Now in DRC, Congo and CAR Kony’s gang is still terrorising people, and that seems to be the case, but not on a scale suggested by that video, and as Rosie points out, an external solution won’t help, especially with the complexity of the frictions in the area. The StopKony campaign seems to be manipulatively aimed at children and teenagers, and presented in such a falsely upbeat fashion about a complex issue and misleading statistics. I bought into it at first, I ‘believed’, but at the end it seems more a fund-raising campaign for the filmmakers and also a push for the US dominance in the area (and even maybe supporting Museveni’s push for resources in nearby countries – already the UDPF has been accused by other governments stealing diamonds and other resources when supposedly looking for Kony – and as I’ve written here before, Uganda’s human rights record especially in LBGT issues is terrible). I’ve also read in several blogs there is also a call for a South African style Justice and Reconcilliation in Uganda re: Joseph Kony, so people can just get their children back and move on, which doesn’t fit the IC revenge/justice script either, but might be more realistic – civil wars are settled usually at the negotiating table rather than the court.

And most recently this social media manipulation is shown in the bullfighter Álvaro Múnera Builes seemingly giving up in the ring and devoting his life to animal rights post doing the rounds on Facebook – it turns out the picture isn’t what it seems, it most likely isn’t Álvaro, he was paralysed in a fight before he became an anti-bullfighting activist, and some doubt that even the ‘quote’ comes from him. But people blindly shared it as ‘fact’ on Facebook and blogs across the internet.

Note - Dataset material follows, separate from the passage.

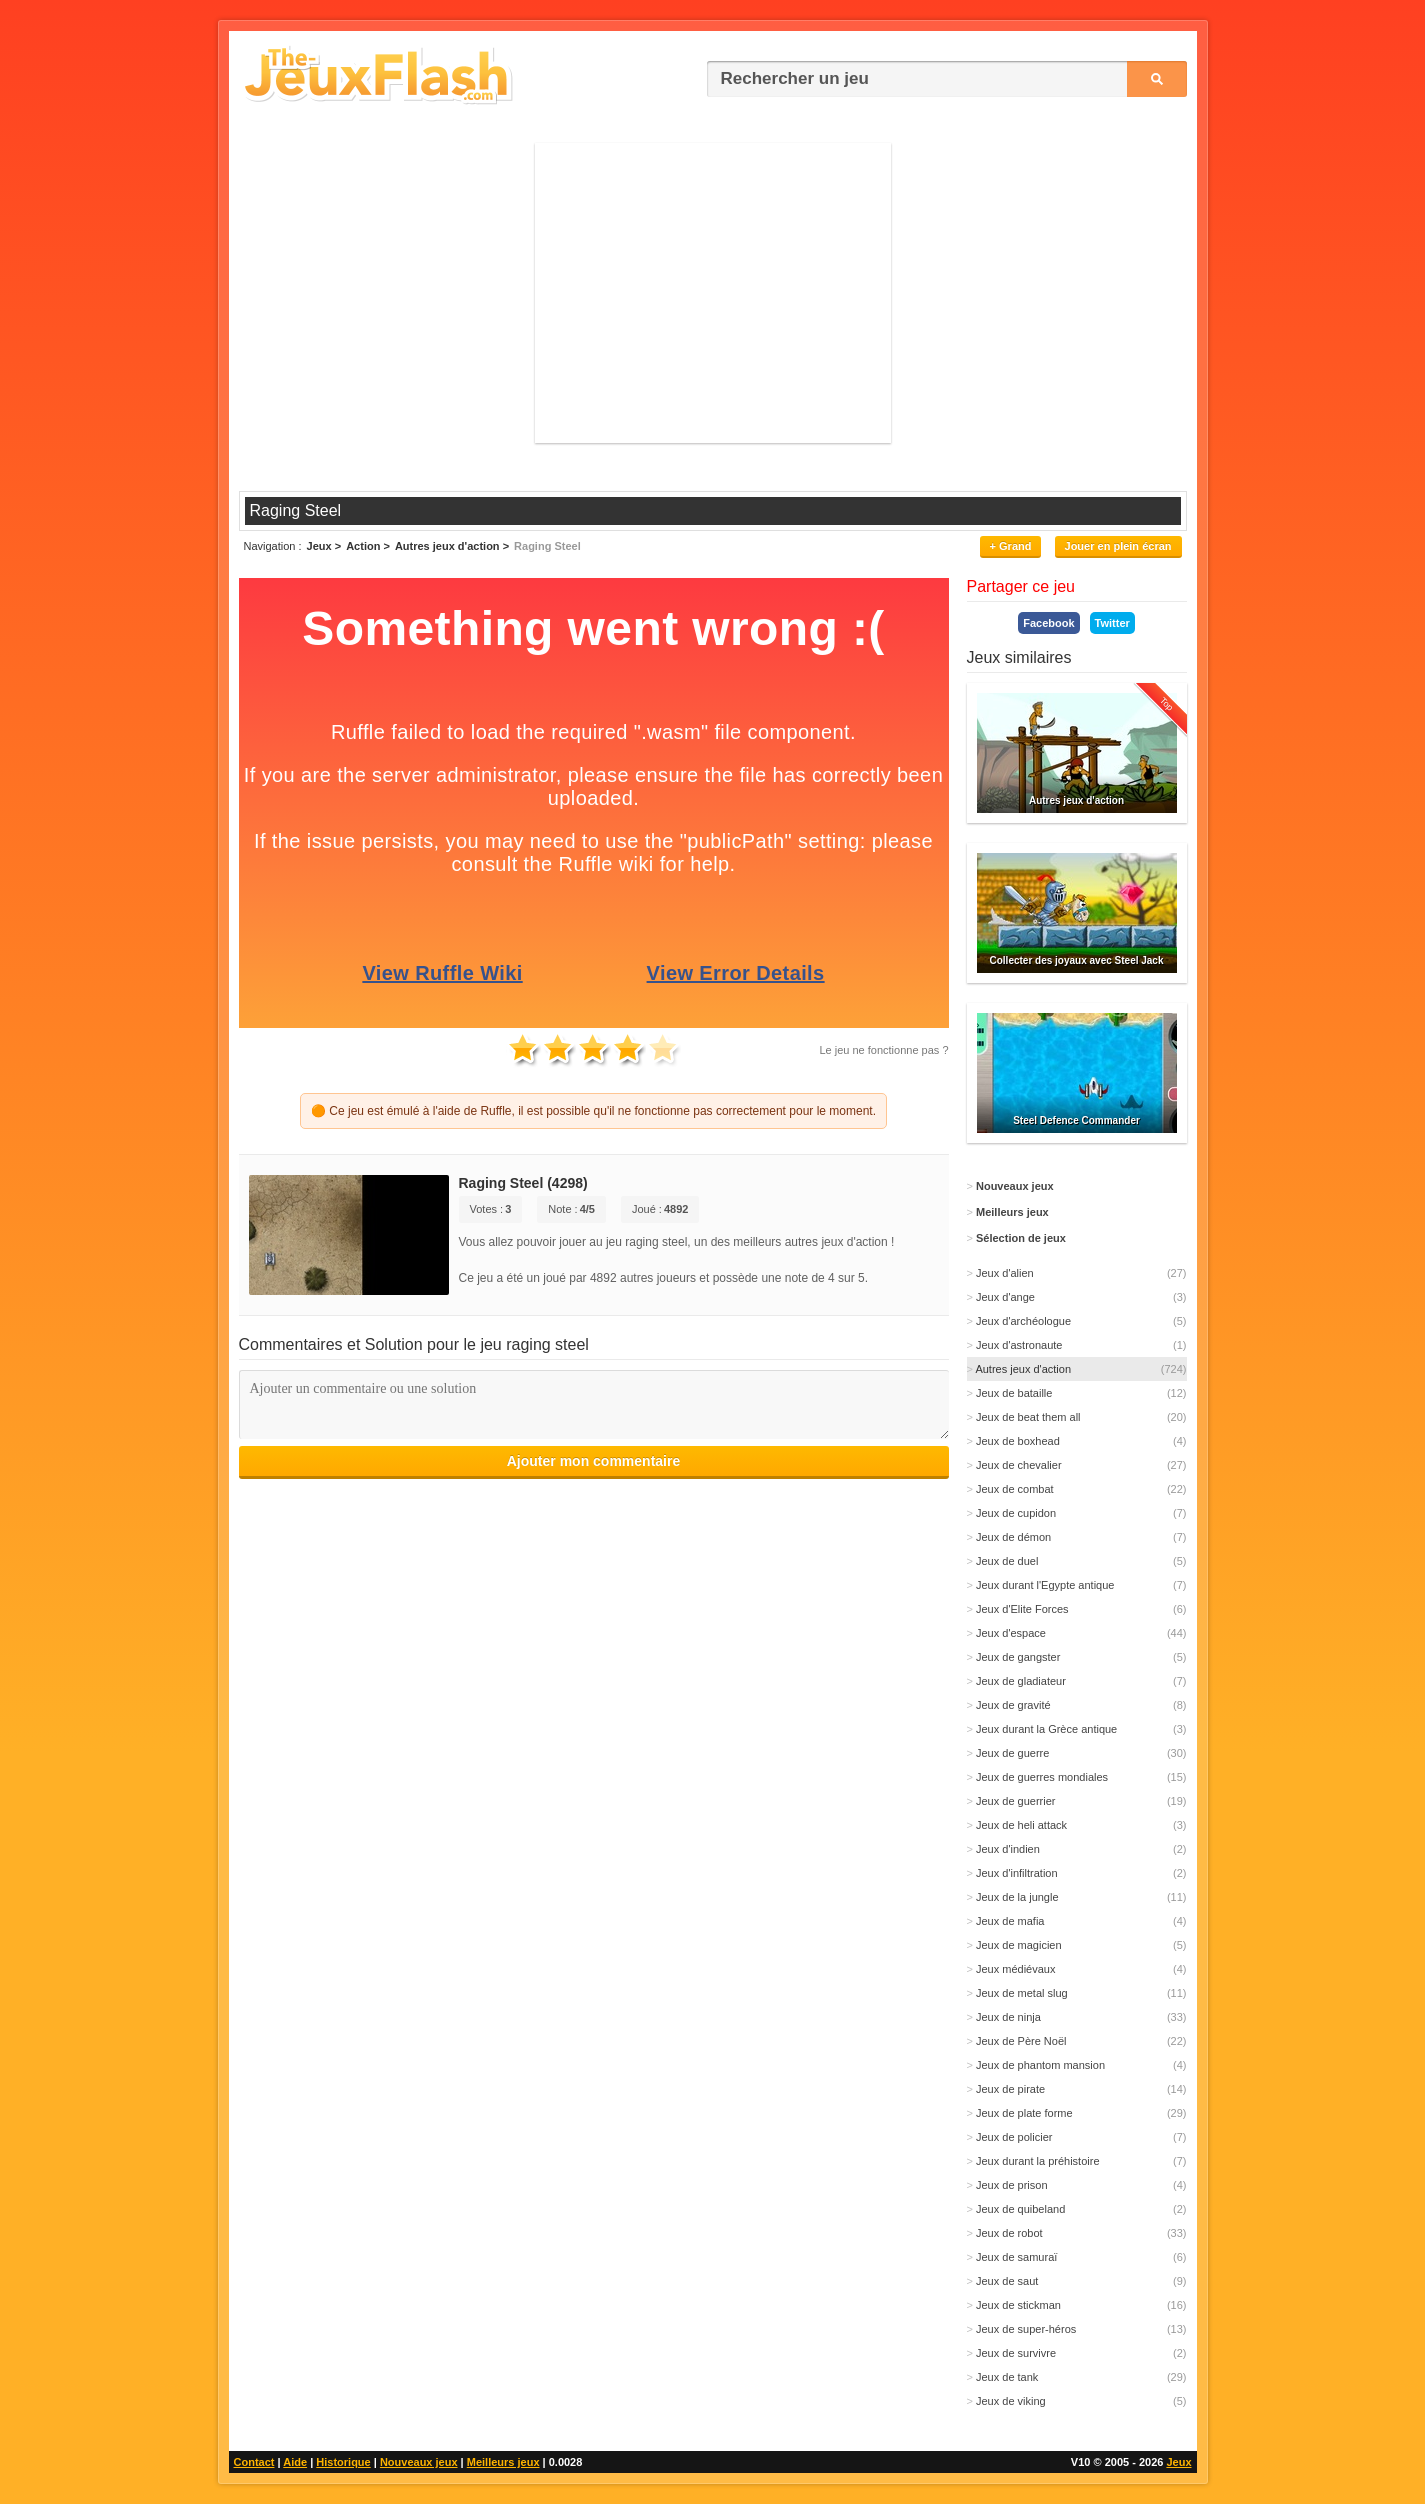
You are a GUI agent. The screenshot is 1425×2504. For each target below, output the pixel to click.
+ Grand (1011, 546)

This shows a trend I’m seeing on social media – emotive campaigns that actually twist the truth and show a extremely partisan approach in the form of documentary fact. These campaigns use the fact that those critical filters people use for other media I suspect haven’t been built up yet for social media. When something like these emotive appeals appears in newspapers like The Sun or Daily Mail, or for TV or radio broadcasts, of course people understand the role of bias, spin and even factual innacuracy within that – although those organisations have to at least fact-check, something these ‘campaigns’ do not have to do.

Online, it seems people seem happy to click share without doing the most cursory Google or Wiki search – then get all emotional and defensive when challenged about it (I was called out as ‘buying into propaganda’ as if I was some evil Kony-supporting WTC-style truther for doing so, strange because the StopKony campaign is definitely using propaganda techniques and even possibly slightly cult-like in it’s methods). We see this with false death notices and memes, but in a way those don’t matter or are quickly corrected, whereas this kind of factually dodgy or misleading, or simplistic approach can lead to political decisions and pressure forming and unintended consequences that cause a lot more damage. Think of the Weapons of Mass Destruction for instance – just imagine how THAT would have spread and misinformation could have leaked through the wires if Facebook was big then?

So the moral of this blog is always question, always google, always check. And think about the wider issues – there are hardly ever only two sides to anything (if it is being presented as such you’re probably being conned or forced into a rhetorical corner), simple solutions usually lead to a complex impact and unintended consequences. Everyone has an agenda, good or bad – but sometimes they are knowingly or unknowingly playing into imperialistic concerns. And simplistic good vs evil belongs in Star Wars only.